First line managers have a tough role to play. Too soft and you are a push over. Too hard and you are a jerk. Either extreme is a problem. How you balance these two extremes is the key to successful first line management.
I believe some of the employees I have managed thought I was a jerk. Maybe I was the right kind of jerk suggested in this article I read. Jerry Useem in a June 2015 Atlantic article, “Why it pays to be a Jerk” gives credence to the old saw that nice guys finish last. He gives us the results of several studies that somehow the jerk comes out on top. He points to the success of a two of my favorite jerks, Steve Jobs and George Patton. He leaves out two other famous jerks, Lee Iacocca, and Jack ‘Neutron’ Welch. Iacocca said in his book he confronted the engineer that told him it took time to design a convertible with the comment, “Take a sedan and cut off the top.” Jack Welch is reported to have cut General Electric’s payroll by 100,000 employees. The famous jerk list is long and I could mention more. The article points out being a jerk is ok if it benefits the group; not so, if the jerk is in it for self-benefit. I think I know what he means. I was a jerk for the group.

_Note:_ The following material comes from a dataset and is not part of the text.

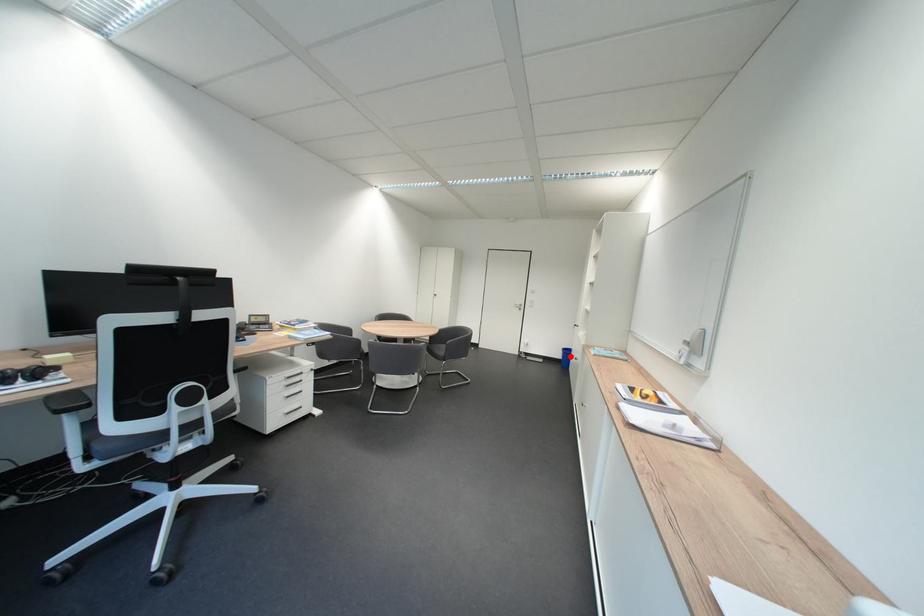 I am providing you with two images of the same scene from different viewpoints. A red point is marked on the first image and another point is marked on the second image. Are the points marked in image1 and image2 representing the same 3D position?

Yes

So, what kind of a jerk was I as a first line manager? I had high standards for me and the employees. When we failed to uphold the standards I addressed the problems. This could make me a jerk. Especially if the same employee repeatedly created the same problem. I bet I was considered a jerk when I took over an operation and made corrections. These corrections were addressed quickly. I actually had one employee tell me at her third yearly performance review after my coming to her office, “Jim when you came we did not know how to take you. We phoned your last office and they said give it time you will understand him.” I took this as a complement. The employees knew my actions were not for my benefit, they were for the benefit of our group and the company.
Sometimes I had to push a person off the diving board, this can come across as being jerk. I had a new dispatcher in the storm center. She was thoroughly trained but had never worked a major storm. I came by to check on how she was doing. She was panicked. She said, “I can’t do this; I need help.” I said, “Yes you can.” She said, “No I can’t; you do not love me.” I replied, “Yes I do, that is why you are going to stay here and work this area.” I am sure she thought I was a jerk. I should have saved her. I did not. She calmed down and from this point on she did a great job.
At times, I was a silent jerk. I just took action and did not say anything to the employees. In one office I managed I got a call from a couple of lineman that worked for me. They said they could not find the outage on an electric circuit feeding Washington Camp. It was a long rural power line. I knew it well. They asked me to come help them find the problem. Both of these lineman were new to my office. This to me was a test of what I would do. I knew the line had to be broken in one place where it went through the woods. When I drove past them they were leaning against the hood of their truck waiting for me. I drove to the site where I thought the line was down. There the line was on the ground. I called them on the radio and said, “The line is down behind the old school bus.” I drove past them on my way back to the office. It took me less than five minutes to find the wire down. I never mention this to them or did they ever mention it to me. I knew they were jerking me. Maybe they thought I was a jerk, a silent jerk. I never again got a call from them saying they could not find wire down.
Be careful being a jerk outside of your workgroup. My wake call came one day when I was discussing a metering issue with our division meter superintend. He said, “Jim why are you so hard to get along with.” Wow, this got to me. Did he think I was a jerk? It made no difference why he though this, I had to do some repair work. If he thought this what must other employees in the company outside of my work group think of me? I instantly became aware that I was not creating goodwill for myself. I changed. Being a jerk gets you a reputation outside of your workgroup that can’t be good for you. You may get away with some jerk actions in your workgroup, you work with them every day. But being a jerk will not work with others outside of your workgroup. They do not know you or your intentions. They just think you are difficult to work with, “a Jerk.” This is my point; never be a jerk unless it has meaning beyond yourself. Be a jerk for the betterment of your group. Employees in your group talk about you as a jerk; but, most individually will know you had to be a jerk for them to accomplish their mission. So, if you are a jerk be one for the right reasons; not, because you think you are entitled to be one. That makes you truly an unbearable jerk. Then take the position that you and your group must create goodwill with employees outside of your group. Make sure your group is not considered a bunch of jerks.
First line management is a tough job and employees will at times think you are a jerk. If you want to remove yourself from the jerk category here are a couple of special comments that will do that, “Thank You” and “I appreciate your efforts.”